John McNulty (fl. c. 1860) was a pioneer Columbia River steamboat captain.

==Career==
John McNulty was born in Dublin, Ireland on March 21, 1830. He went to sea as a boy. After years of sailing the seas of the World, John McNulty landed in Portland, Oregon Territory in 1852. Almost immediately upon his arrival, he began steamboating the Pacific Northwest's rivers on the Fashion. From its founding in 1860, John McNulty was a steamboat captain for the Oregon Steam Navigation Company and for the Oregon Railway and Navigation Company. For some 3 decades, Capt. McNulty was entrusted with the companies’ steamboat runs on the treacherous middle river of the Columbia. There, then, the Columbia River's two most significant and dangerous rapids, the Cascades and The Dalles, followed one upon the other. Capt. McNulty was the first master of the R.R. Thompson on the middle river, and the Oregon Steam Navigation Company, near, continuously, entrusted its Idaho to Capt. McNulty's able command during its term on the middle river. It has been said that the U.S. state of Idaho, itself, was named for this formidable draft. In addition to the preceding biographical data for Captain McNulty there on same page noted, it is also said of Capt. McNulty in the Marine History of the Pacific Northwest that "His career has been exceedingly fortunate and free of accidents."

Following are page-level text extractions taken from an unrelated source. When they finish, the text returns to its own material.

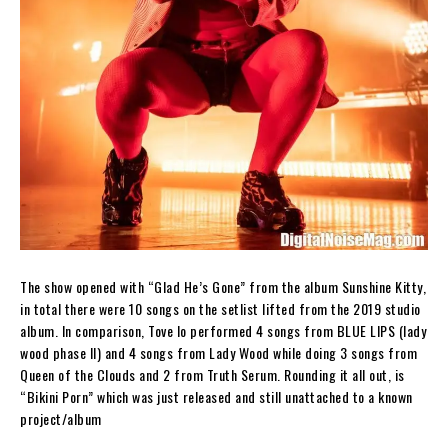
The show opened with “Glad He’s Gone” from the album
Sunshine Kitty
,
in total there were 10 songs on the setlist lifted from the 2019 studio
album. In comparison, Tove lo performed 4 songs from
BLUE LIPS (lady
wood phase II)
and 4 songs from
Lady Wood
while doing 3 songs from
Queen of the Clouds
and 2 from
Truth Serum.
Rounding it all out, is
“Bikini Porn” which was just released and still unattached to a known
project/album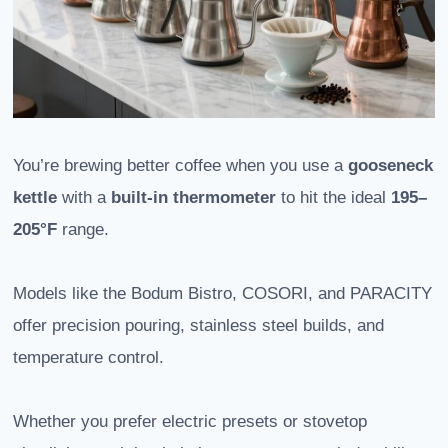
You’re brewing better coffee when you use a
gooseneck
kettle
with a
built-in thermometer
to hit the ideal
195–
205°F
range.
Models like the Bodum Bistro, COSORI, and PARACITY
offer precision pouring, stainless steel builds, and
temperature control.
Whether you prefer electric presets or stovetop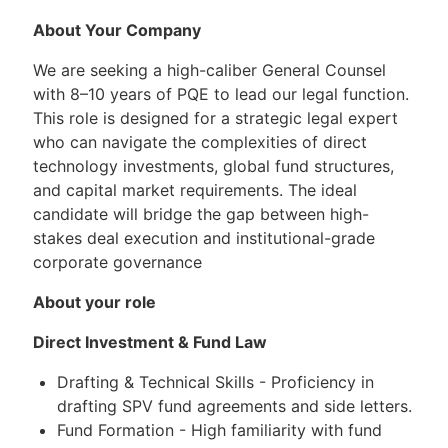
About Your Company
We are seeking a high-caliber General Counsel
with 8–10 years of PQE to lead our legal function.
This role is designed for a strategic legal expert
who can navigate the complexities of direct
technology investments, global fund structures,
and capital market requirements. The ideal
candidate will bridge the gap between high-
stakes deal execution and institutional-grade
corporate governance
About your role
Direct Investment & Fund Law
Drafting & Technical Skills - Proficiency in
drafting SPV fund agreements and side letters.
Fund Formation - High familiarity with fund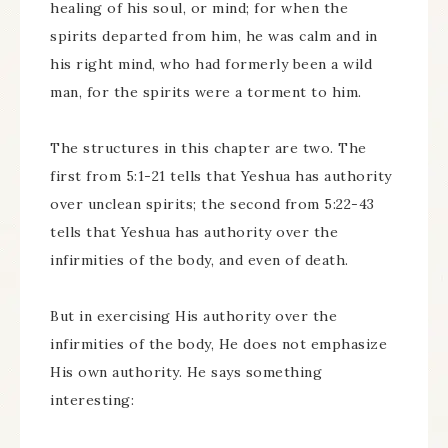
healing of his soul, or mind; for when the
spirits departed from him, he was calm and in
his right mind, who had formerly been a wild
man, for the spirits were a torment to him.
The structures in this chapter are two. The
first from 5:1-21 tells that Yeshua has authority
over unclean spirits; the second from 5:22-43
tells that Yeshua has authority over the
infirmities of the body, and even of death.
But in exercising His authority over the
infirmities of the body, He does not emphasize
His own authority. He says something
interesting: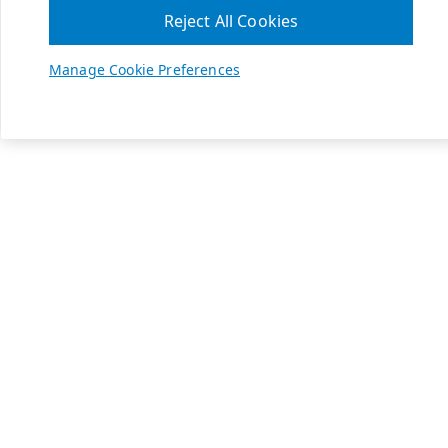
Reject All Cookies
Manage Cookie Preferences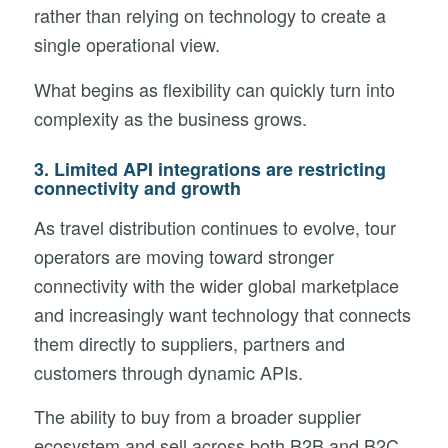
rather than relying on technology to create a
single operational view.
What begins as flexibility can quickly turn into
complexity as the business grows.
3. Limited API integrations are restricting
connectivity and growth
As travel distribution continues to evolve, tour
operators are moving toward stronger
connectivity with the wider global marketplace
and increasingly want technology that connects
them directly to suppliers, partners and
customers through dynamic APIs.
The ability to buy from a broader supplier
ecosystem and sell across both B2B and B2C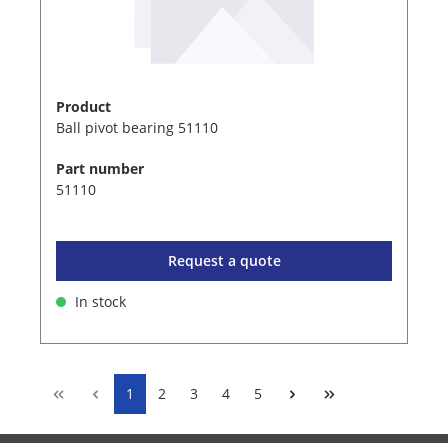
Product
Ball pivot bearing 51110
Part number
51110
Request a quote
In stock
1
2
3
4
5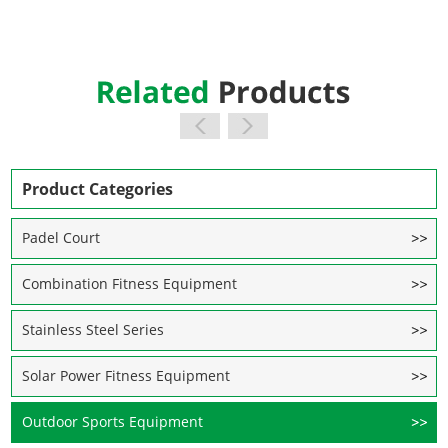
Product Categories
Padel Court
Combination Fitness Equipment
Stainless Steel Series
Solar Power Fitness Equipment
Outdoor Sports Equipment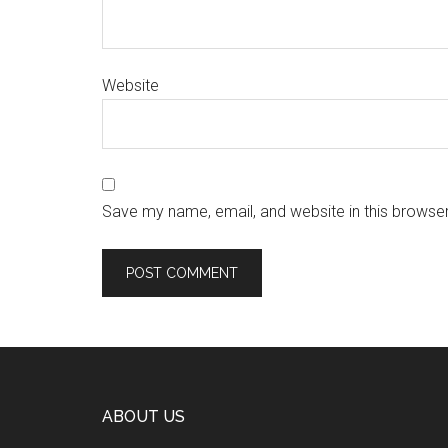
Website
Save my name, email, and website in this browser
ABOUT US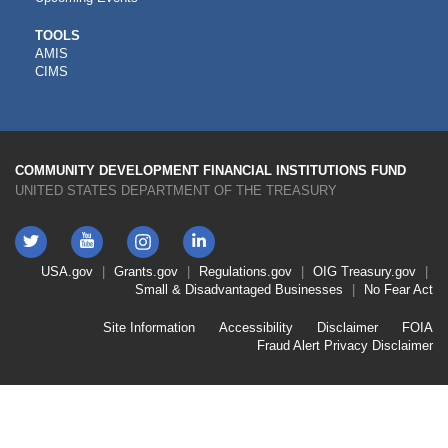
CDFI
TOOLS
AMIS
TOOLS
CIMS
COMMUNITY DEVELOPMENT FINANCIAL INSTITUTIONS FUND
UNITED STATES DEPARTMENT OF THE TREASURY
Twitter
YouTube
LinkedIn
Instagram
Footer
USA.gov
Grants.gov
Regulations.gov
OIG
Treasury.gov
Link
Small & Disadvantaged Businesses
No Fear Act
Menu
First
Footer
Site Information
Accessibility
Disclaimer
FOIA
Link
Fraud Alert
Privacy Disclaimer
Menu
Second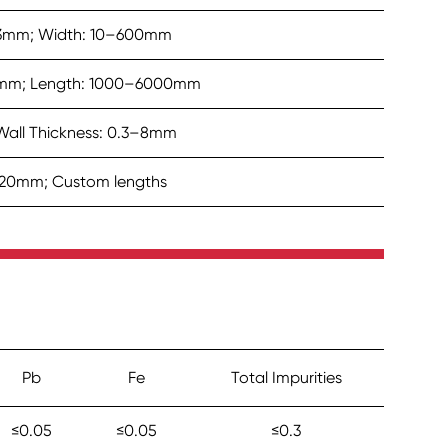
1–3mm; Width: 10–600mm
mm; Length: 1000–6000mm
all Thickness: 0.3–8mm
–20mm; Custom lengths
Pb
Fe
Total Impurities
≤0.05
≤0.05
≤0.3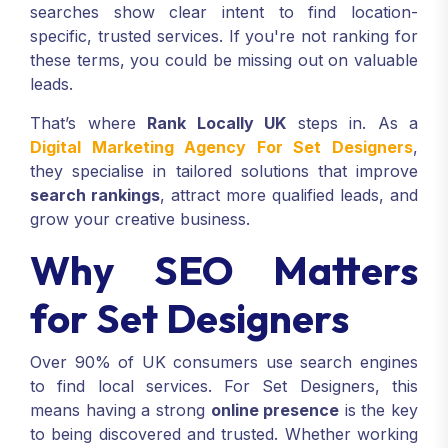
searches show clear intent to find location-
specific, trusted services. If you're not ranking for
these terms, you could be missing out on valuable
leads.
That’s where
Rank Locally UK
steps in. As a
Digital Marketing Agency For Set Designers
,
they specialise in tailored solutions that improve
search rankings
, attract more qualified leads, and
grow your creative business.
Why SEO Matters
for Set Designers
Over 90% of UK consumers use search engines
to find local services. For Set Designers, this
means having a strong
online presence
is the key
to being discovered and trusted. Whether working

==Decline of River Transport==

It was never thought safe to transport passengers, their property, ores or other freight over the Columbia River rapids. Portage of such cargo around the rapids was required, while the steamboat's captain and a skeleton crew slowly navigated the steamboat through the dangerous Casacades and Dalles. Towards the end of the 19th century, as the railroads began to span along the length of the Pacific Northwest's rivers and about their rapids, the heyday of the more risky and otherwise expensive steamboat river transport came to a close.

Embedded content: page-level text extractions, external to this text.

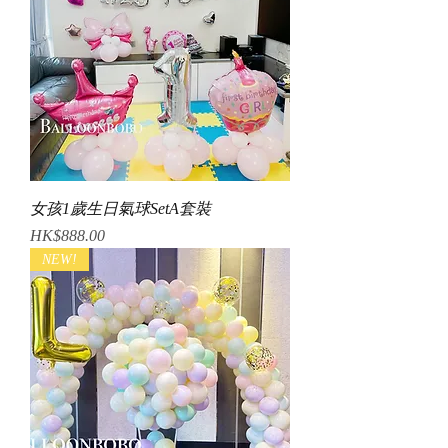
女孩1歲生日氣球SetA套裝
Price
HK$888.00
NEW!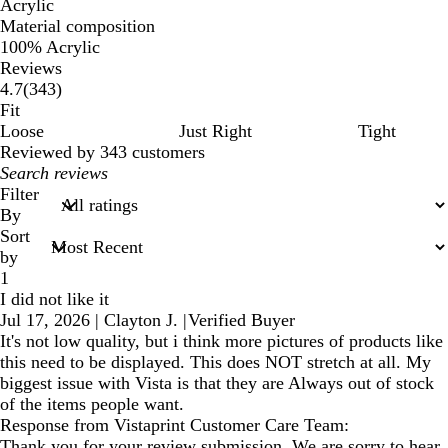
Acrylic
Material composition
100% Acrylic
Reviews
343
4.7
(
343
)
reviews
Fit
Loose
Just Right
Tight
Reviewed by 343 customers
My
search
Filter
inputs
By
Sort
by
1
I did not like it
Jul 17, 2026
|
Clayton J.
|
Verified Buyer
It's not low quality, but i think more pictures of products like
this need to be displayed. This does NOT stretch at all. My
biggest issue with Vista is that they are Always out of stock
of the items people want.
Response from Vistaprint Customer Care Team:
Thank you for your review submission. We are sorry to hear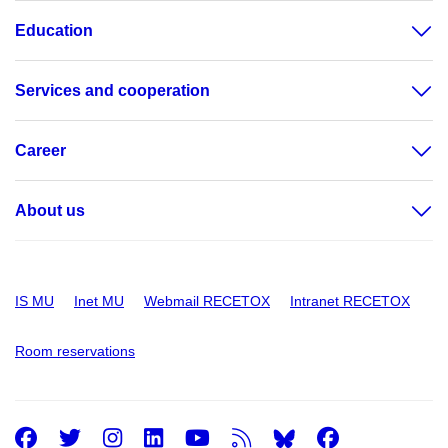
Education
Services and cooperation
Career
About us
IS MU
Inet MU
Webmail RECETOX
Intranet RECETOX
Room reservations
Facebook
Twitter
Instagram
LinkedIn
Youtube
RSS
Facebo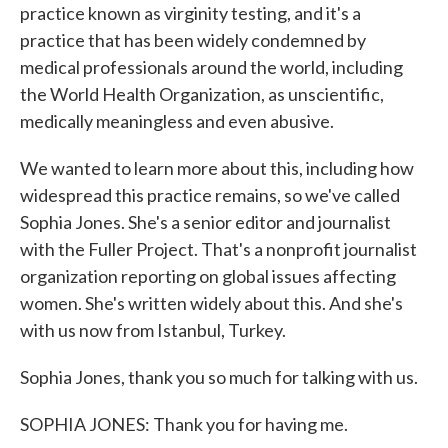
practice known as virginity testing, and it's a
practice that has been widely condemned by
medical professionals around the world, including
the World Health Organization, as unscientific,
medically meaningless and even abusive.
We wanted to learn more about this, including how
widespread this practice remains, so we've called
Sophia Jones. She's a senior editor and journalist
with the Fuller Project. That's a nonprofit journalist
organization reporting on global issues affecting
women. She's written widely about this. And she's
with us now from Istanbul, Turkey.
Sophia Jones, thank you so much for talking with us.
SOPHIA JONES: Thank you for having me.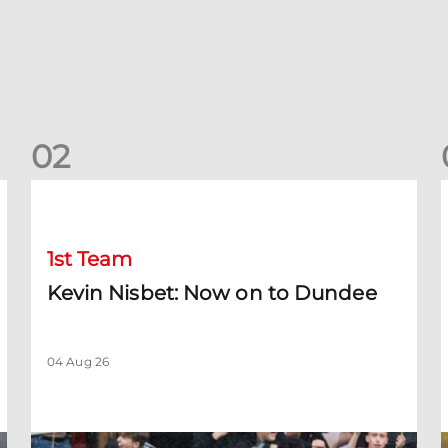
0
2
Kevin Nisbet: Now on to Dundee
S
1st Team
Kevin Nisbet: Now on to Dundee
04 Aug 26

==Record Run of the R.R. Thompson through the Cascade Rapids==

After the advancement of the railroads, the first steamboat to be taken off the River to operate in the still financially lucrative shipping on the lower Columbia River, Willamette River and Puget Sound was the R.R. Thompson. Capt. McNulty was ordered to take her through the Cascades to the lower Columbia River on June 3, 1882. Capt. McNulty took his trusted first officer, William Johnson, engineer, William Doran, and assistant George Fuller as crew.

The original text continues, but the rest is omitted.